Does anyone here run a planted tank with sump? The aspect I'm curious about is if people that run it with co2 diffused with a cerges reactor that is connected to the return pump. Does the cerges reactor have enough pressure to prevent a back siphon from the return tube? I'm in the middle of building a sump, it was a lot of work because I wanted to setup a rimless 52g by the end of the year but space is an issue, so I have to shutdown/move at least 5 tanks to do so. I already calculator the back siphon gallons which is about 12.3g and I'm building my sump which is a 29g accordingly. But in this planning I totally forgot that my return pump will be connected to a cerges reactor, now if there is enough pressure in there to prevent the back siphon I can build my baffles taller to give me more water volume but if the cerges doesn't prevent a back siphon does all the water in the cerges canister go back to the sump return area?


----------



## infolific (Apr 10, 2016)

I'm not a sump expert...

My understanding of the cerges reactor is that it isn't pressure-based. It just "holds" onto CO2 bubbles until they dissolve into the water. So you can't count on the reactor holding back water.
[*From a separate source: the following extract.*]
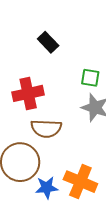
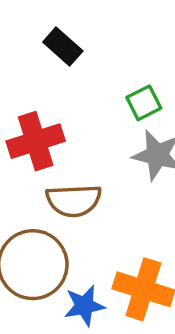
green square: (90, 78) -> (144, 103), turned -30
If your reactor is at the same level as your sump, I don't think you need to account for additional water. This assumes your diagram is to scale and the reactor isn't a lot bigger than how it was drawn.

As for backflow from the return, I believe a common technique is to put a hole or two in the return just above or below the water line so that in the case of a power failure air is drawn in and the seal breaks i.e. there'll be limited backflow depending on where you put the hole.

Again, I'm not a sump expert, but I looked into them before I decided that I couldn't properly and quietly deal with the humidity.


----------



## coldmantis (Apr 5, 2010)

I got impatient and decided to build the sump without the calculation of the volume in the reactor. I made the baffles a little shorter just incase. I have built many sumps in the pass and only once I used that siphon stopper (dilled hole in return tube) to stop the back siphon I don't like it. I like my return to have full flow because I don't want to use a wavemaker.

Sent from my SM-G935W8 using Tapatalk


----------



## wtac (Mar 17, 2006)

As long as you drill a hole near the water line at the return, the back siphon volume on the return line is minimal.


----------



## wtac (Mar 17, 2006)

Also, if you dont want to use powerheads for added internal flow, you can use a SeaSwirl to create random water movement within.


----------



## coldmantis (Apr 5, 2010)

for anyone that is wondering, the contents in the reactor does not dump into the sump. I'm dying been doing fish stuff for at least 3hrs a day since the 22nd of Dec.... shutdown 3 tanks moved 3 tanks and finally setup my dream tank.


----------